→ **Assignment**: Both the line below containing "台中市西屯區臺灣大道四段1727號" and the line containing "ra mắt khóa học", along with every line between them, should be repeated exactly; no other line belongs in the answer.

Source data
+--
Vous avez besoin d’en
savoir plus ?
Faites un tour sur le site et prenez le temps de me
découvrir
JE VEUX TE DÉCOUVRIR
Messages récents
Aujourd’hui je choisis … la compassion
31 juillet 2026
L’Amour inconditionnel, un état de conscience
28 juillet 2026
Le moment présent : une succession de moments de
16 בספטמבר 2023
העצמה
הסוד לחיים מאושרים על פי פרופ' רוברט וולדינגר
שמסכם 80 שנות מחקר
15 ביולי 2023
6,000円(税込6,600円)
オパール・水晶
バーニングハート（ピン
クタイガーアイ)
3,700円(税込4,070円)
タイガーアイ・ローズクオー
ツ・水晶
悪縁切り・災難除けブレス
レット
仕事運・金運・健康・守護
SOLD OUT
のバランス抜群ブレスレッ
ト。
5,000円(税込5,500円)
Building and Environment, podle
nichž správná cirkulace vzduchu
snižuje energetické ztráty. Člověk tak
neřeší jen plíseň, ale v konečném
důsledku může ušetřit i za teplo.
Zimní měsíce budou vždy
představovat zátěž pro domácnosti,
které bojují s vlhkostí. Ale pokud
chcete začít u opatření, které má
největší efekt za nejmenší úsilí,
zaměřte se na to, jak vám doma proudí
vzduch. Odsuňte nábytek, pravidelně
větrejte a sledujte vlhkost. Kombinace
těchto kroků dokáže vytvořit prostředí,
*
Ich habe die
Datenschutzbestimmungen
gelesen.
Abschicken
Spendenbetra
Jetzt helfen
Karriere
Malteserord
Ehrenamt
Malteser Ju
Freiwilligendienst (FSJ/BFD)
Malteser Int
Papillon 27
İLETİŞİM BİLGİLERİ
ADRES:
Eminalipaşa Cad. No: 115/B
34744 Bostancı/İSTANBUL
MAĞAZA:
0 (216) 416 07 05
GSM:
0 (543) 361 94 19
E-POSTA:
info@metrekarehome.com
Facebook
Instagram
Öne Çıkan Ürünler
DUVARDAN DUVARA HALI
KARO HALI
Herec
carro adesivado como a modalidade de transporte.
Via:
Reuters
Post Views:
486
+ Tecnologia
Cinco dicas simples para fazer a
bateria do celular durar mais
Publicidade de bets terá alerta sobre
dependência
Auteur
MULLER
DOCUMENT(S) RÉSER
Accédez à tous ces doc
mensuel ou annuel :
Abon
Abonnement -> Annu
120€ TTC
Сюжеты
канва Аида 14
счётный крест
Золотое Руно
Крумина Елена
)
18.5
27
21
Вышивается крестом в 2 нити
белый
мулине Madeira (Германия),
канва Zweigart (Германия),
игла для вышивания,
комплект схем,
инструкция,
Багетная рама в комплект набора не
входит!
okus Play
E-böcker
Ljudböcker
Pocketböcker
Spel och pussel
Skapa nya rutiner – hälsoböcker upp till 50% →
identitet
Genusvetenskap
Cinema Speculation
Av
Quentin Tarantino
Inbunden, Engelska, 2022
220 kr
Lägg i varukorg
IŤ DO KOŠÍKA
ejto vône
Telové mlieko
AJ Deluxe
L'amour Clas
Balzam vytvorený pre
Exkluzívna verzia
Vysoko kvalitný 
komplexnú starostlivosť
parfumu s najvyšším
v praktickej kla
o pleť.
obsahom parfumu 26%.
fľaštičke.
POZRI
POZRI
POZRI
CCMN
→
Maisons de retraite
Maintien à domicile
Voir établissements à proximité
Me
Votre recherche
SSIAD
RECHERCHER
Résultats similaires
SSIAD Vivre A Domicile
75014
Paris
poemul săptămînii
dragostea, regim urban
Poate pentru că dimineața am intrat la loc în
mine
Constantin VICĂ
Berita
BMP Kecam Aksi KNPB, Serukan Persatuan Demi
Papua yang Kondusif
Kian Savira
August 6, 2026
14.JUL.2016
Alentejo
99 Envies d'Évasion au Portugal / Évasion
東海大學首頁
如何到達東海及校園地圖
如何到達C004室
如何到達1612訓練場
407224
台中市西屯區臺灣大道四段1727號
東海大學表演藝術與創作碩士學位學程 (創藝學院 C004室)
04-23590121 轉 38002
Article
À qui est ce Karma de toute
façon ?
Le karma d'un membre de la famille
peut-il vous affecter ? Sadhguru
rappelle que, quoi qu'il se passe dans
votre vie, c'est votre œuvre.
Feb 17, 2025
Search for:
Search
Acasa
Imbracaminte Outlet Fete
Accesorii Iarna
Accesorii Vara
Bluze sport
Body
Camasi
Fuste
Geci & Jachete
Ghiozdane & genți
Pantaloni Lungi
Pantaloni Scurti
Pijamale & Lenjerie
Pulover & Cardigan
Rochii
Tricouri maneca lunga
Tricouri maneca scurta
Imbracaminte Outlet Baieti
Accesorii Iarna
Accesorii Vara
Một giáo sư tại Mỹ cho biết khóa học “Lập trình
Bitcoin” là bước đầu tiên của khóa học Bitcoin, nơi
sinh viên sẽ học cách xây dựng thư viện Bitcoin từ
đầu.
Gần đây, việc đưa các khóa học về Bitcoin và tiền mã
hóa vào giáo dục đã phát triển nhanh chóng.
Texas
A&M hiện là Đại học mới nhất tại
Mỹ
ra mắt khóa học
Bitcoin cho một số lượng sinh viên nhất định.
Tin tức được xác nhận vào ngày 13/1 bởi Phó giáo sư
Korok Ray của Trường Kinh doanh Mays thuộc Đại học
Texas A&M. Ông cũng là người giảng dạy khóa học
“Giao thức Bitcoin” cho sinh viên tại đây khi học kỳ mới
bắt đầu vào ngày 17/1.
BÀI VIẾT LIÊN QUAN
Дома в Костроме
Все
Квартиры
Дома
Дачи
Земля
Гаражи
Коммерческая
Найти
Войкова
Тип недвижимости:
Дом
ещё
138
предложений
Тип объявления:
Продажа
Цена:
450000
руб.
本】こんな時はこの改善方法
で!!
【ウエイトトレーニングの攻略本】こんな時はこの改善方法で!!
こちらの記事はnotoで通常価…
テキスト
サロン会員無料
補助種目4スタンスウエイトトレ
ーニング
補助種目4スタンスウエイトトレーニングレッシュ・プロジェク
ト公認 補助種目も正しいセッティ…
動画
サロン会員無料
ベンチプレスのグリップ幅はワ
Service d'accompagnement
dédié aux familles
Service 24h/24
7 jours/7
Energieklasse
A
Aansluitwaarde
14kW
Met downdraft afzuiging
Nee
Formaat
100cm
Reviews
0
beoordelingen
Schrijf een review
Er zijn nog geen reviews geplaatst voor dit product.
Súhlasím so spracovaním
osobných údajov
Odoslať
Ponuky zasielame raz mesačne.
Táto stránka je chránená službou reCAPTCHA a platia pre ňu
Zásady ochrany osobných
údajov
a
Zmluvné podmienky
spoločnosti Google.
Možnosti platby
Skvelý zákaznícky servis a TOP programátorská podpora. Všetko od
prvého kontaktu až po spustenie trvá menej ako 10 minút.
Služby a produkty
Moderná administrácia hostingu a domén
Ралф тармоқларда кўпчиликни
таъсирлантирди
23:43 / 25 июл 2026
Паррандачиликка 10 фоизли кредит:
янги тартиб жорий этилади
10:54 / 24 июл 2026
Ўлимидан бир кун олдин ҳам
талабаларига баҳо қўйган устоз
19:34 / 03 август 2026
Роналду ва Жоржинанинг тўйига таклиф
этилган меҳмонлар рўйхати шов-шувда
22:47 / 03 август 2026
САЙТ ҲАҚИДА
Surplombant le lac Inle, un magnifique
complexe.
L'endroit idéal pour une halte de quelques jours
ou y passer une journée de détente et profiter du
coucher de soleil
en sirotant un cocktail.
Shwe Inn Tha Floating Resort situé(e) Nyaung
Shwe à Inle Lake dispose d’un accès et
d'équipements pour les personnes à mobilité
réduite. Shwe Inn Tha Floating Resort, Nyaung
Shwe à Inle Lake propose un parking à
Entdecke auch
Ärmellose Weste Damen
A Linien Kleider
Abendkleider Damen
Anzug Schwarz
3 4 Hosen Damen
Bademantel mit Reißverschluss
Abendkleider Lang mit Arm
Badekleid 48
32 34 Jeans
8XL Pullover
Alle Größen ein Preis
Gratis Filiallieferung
+--
→ **Answer to this problem**:
台中市西屯區臺灣大道四段1727號
東海大學表演藝術與創作碩士學位學程 (創藝學院 C004室)
04-23590121 轉 38002
Article
À qui est ce Karma de toute
façon ?
Le karma d'un membre de la famille
peut-il vous affecter ? Sadhguru
rappelle que, quoi qu'il se passe dans
votre vie, c'est votre œuvre.
Feb 17, 2025
Search for:
Search
Acasa
Imbracaminte Outlet Fete
Accesorii Iarna
Accesorii Vara
Bluze sport
Body
Camasi
Fuste
Geci & Jachete
Ghiozdane & genți
Pantaloni Lungi
Pantaloni Scurti
Pijamale & Lenjerie
Pulover & Cardigan
Rochii
Tricouri maneca lunga
Tricouri maneca scurta
Imbracaminte Outlet Baieti
Accesorii Iarna
Accesorii Vara
Một giáo sư tại Mỹ cho biết khóa học “Lập trình
Bitcoin” là bước đầu tiên của khóa học Bitcoin, nơi
sinh viên sẽ học cách xây dựng thư viện Bitcoin từ
đầu.
Gần đây, việc đưa các khóa học về Bitcoin và tiền mã
hóa vào giáo dục đã phát triển nhanh chóng.
Texas
A&M hiện là Đại học mới nhất tại
Mỹ
ra mắt khóa học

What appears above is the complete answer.